Até domingo, os incêndios florestais na Grécia tinham devastado mais de 12 mil hectares de área florestal e agrícola.
Atingida duramente pela crise climática, como o resto da região do Mediterrâneo, a Grécia é fustigada todos os verões por incêndios florestais, devido às temperaturas elevadas, às ondas de calor frequentes e à seca.
França: incêndios considerados “controlados”
Em França, 63 mil hectares de floresta e terrenos agrícolas arderam desde o início de julho. O maior incêndio na região da Gironda, perto de Bordéus, está agora controlado, depois de ter devastado 42 mil hectares e destruído 240 habitações.
Segundo o primeiro‑ministro, Sébastien Lecornu, “voltámos a uma situação mais estável”, confirmando declarações anteriores do ministro do Interior, Laurent Nunez.
Das 220 mil pessoas que foram retiradas, 208 mil já puderam regressar a casa. Trata‑se do maior incêndio florestal no país desde 1949.

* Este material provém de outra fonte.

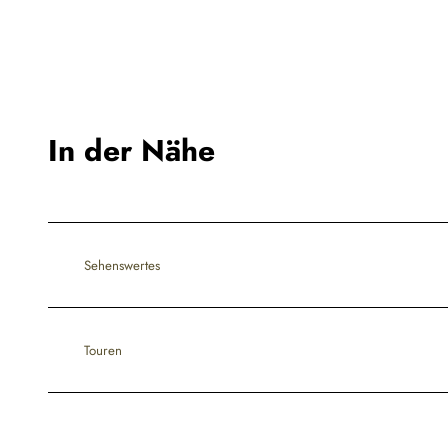
In der Nähe
Sehenswertes
Touren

O incêndio no departamento de Var, no sudeste de França, mantém‑se sob apertada vigilância. Segundo o perfeito regional, Simon Babre, os bombeiros conseguiram travar o avanço de um fogo de rápida progressão que deflagrou na sexta‑feira.
Os ventos fortes que alimentavam as chamas fizeram‑nas propagar‑se “mais depressa do que um cavalo a galope”, alertou, avisando que a situação continua “extremamente precária”.
“Mantemos a cautela, porque o combate continua”, acrescentou.
França combate há semanas incêndios florestais após uma série de ondas de calor mortais que secaram leitos de rios e vegetação, fenómenos meteorológicos extremos que os cientistas associam às alterações climáticas provocadas pelo homem.
Em todo o país, a polícia deteve 308 pessoas em ligação com os incêndios, das quais 33 permanecem sob custódia.
Espanha: incêndios reacendem‑se
Espanha continua a enfrentar vários incêndios florestais após o levantamento do estado de emergência nacional declarado na quinta‑feira.
Em Zamora, no nordeste de Espanha, o incêndio em Fermoselle (11 134 hectares ardidos) reacendeu‑se no sábado perto de Mámoles, mas foi controlado graças ao envio de sete helicópteros e três aviões, e os residentes já regressaram às suas casas.
A situação agrava‑se em Leão, com um novo foco em San Tirso, além dos de Veguellina (onde três aldeias foram evacuadas) e Valdelaloba, este último a mostrar uma evolução favorável.
Em Cáceres, o incêndio de um camião na autoestrada A‑66 provocou um fogo florestal que levou ao desalojamento preventivo de 150 pessoas em Grimaldo e 650 em Casas de Millán.
No domingo, foi‑lhes permitido regressar, embora tenham sido obrigadas a permanecer em casa, depois de cerca de 1 500 hectares terem ardido.
Os grandes incêndios na região da Sierra Oeste de Madrid e de Ávila (que abrangem mais de 70 mil hectares) mantêm‑se sob controlo.
Por fim, na região oriental de Castellón, o incêndio em Vall d’Uixó foi estabilizado ao sétimo dia, com 9 568 hectares ardidos e todos os residentes retirados já realojados. A Guarda Civil suspeita que poderá ter sido provocado de forma deliberada, depois de detetar duas fontes de ignição distintas.
Entre 1 de janeiro e 2 de agosto de 2026, arderam 186 544 hectares de floresta em Espanha, segundo dados provisórios divulgados este domingo pelo Ministério para a Transição Ecológica e o Desafio Demográfico.
Em toda a União Europeia, os incêndios queimaram cerca de 485 mil hectares desde o início do ano, o equivalente a metade da superfície de Chipre.